This project implements a fully custom Gaussian Naive Bayes classifier to detect spam emails using the UCI Spambase dataset. It incorporates advanced preprocessing, feature selection, parameter tuning, and ensemble learning to achieve over 91% accuracy on the test set.
-
Custom Naive Bayes Implementation
- Built from scratch using only NumPy.
- Stable handling of zero variance using a minimum standard deviation.
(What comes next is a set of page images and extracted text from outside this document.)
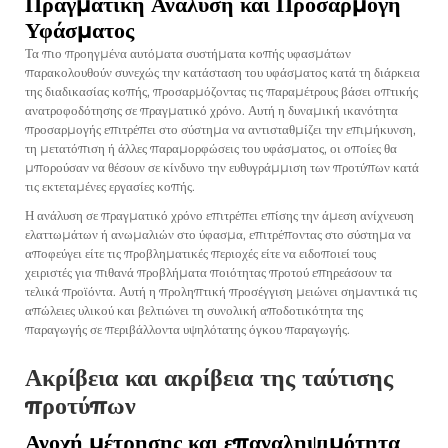
Πραγματική Ανάλυση και Προσαρμογή
Υφάσματος
Τα πιο προηγμένα αυτόματα συστήματα κοπής υφασμάτων
παρακολουθούν συνεχώς την κατάσταση του υφάσματος κατά τη διάρκεια
της διαδικασίας κοπής, προσαρμόζοντας τις παραμέτρους βάσει οπτικής
ανατροφοδότησης σε πραγματικό χρόνο. Αυτή η δυναμική ικανότητα
προσαρμογής επιτρέπει στο σύστημα να αντισταθμίζει την επιμήκυνση,
τη μετατόπιση ή άλλες παραμορφώσεις του υφάσματος, οι οποίες θα
μπορούσαν να θέσουν σε κίνδυνο την ευθυγράμμιση των προτύπων κατά
τις εκτεταμένες εργασίες κοπής.
Η ανάλυση σε πραγματικό χρόνο επιτρέπει επίσης την άμεση ανίχνευση
ελαττωμάτων ή ανωμαλιών στο ύφασμα, επιτρέποντας στο σύστημα να
αποφεύγει είτε τις προβληματικές περιοχές είτε να ειδοποιεί τους
χειριστές για πιθανά προβλήματα ποιότητας προτού επηρεάσουν τα
τελικά προϊόντα. Αυτή η προληπτική προσέγγιση μειώνει σημαντικά τις
απώλειες υλικού και βελτιώνει τη συνολική αποδοτικότητα της
παραγωγής σε περιβάλλοντα υψηλότατης όγκου παραγωγής.
Ακρίβεια και ακρίβεια της ταύτισης
προτύπων
Ανοχή μέτρησης και επαναληψιμότητα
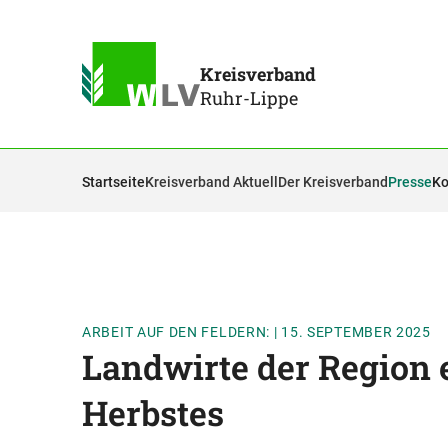
Kreisverband
Ruhr-Lippe
Startseite
Kreisverband Aktuell
Der Kreisverband
Presse
Ko
ARBEIT AUF DEN FELDERN:
|
15. SEPTEMBER 2025
Landwirte der Region 
Herbstes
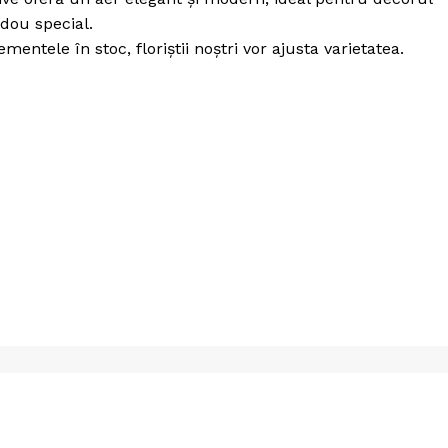
dou special.
entele în stoc, floriștii noștri vor ajusta varietatea.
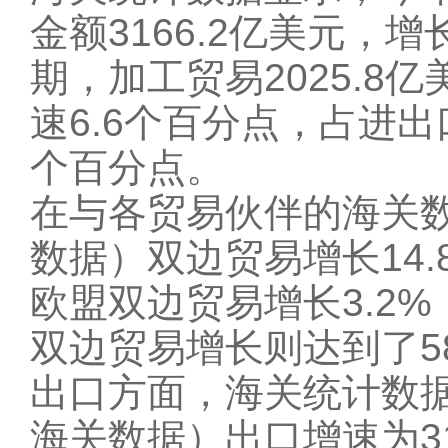
金额3166.2亿美元，增
期，加工贸易2025.8
速6.6个百分点，占进出
个百分点。
在与各贸易伙伴的
海关
数据
）双边贸易增长14
欧盟双边贸易增长3.2%
双边贸易增长则达到了58
出口方面，海关统计数
海关数据
）出口增速为3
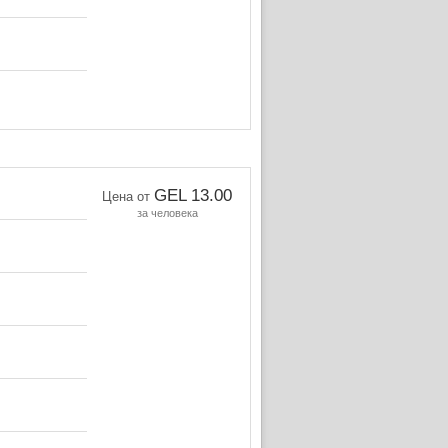
GEL 13.00
Цена от
за человека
- Inference based on log-probabilities to prevent underflow.
-
Advanced Preprocessing
- Log1p transformation to reduce skew.
- Robust IQR-based scaling.
- Outlier clipping to ±3 IQR.
-
Feature Selection
- Uses a signal-to-noise ratio to rank features by discriminative power.
- Enables top-k feature selection for optimized performance.
-
Hyperparameter Optimization
- Grid search over combinations of
min_std,prior_smoothing, andtop_kfeatures. - Evaluation based on validation accuracy.
- Grid search over combinations of
-
Ensemble Learning
- Combines 7 Naive Bayes models trained on different feature subsets.
- Final predictions are made by majority voting.
-
Evaluation
- Achieves:
- Accuracy: 0.9124
- Precision: 0.8628
- Recall: 0.9246
- F1 Score: 0.8926
- Includes confusion matrix visualizations.
- Achieves:
- Clone this repository.
- Open
notebook/SpamEmailDetection.ipynbin Google Colab or Jupyter. - Ensure the following libraries are installed:
numpypandasscikit-learnmatplotlib
- Run all cells to train and evaluate the models.
UCI Spambase Dataset:
https://archive.ics.uci.edu/dataset/94/spambase
This project was developed for CS 445/545: Machine Learning (Spring 2025) at Portland State University.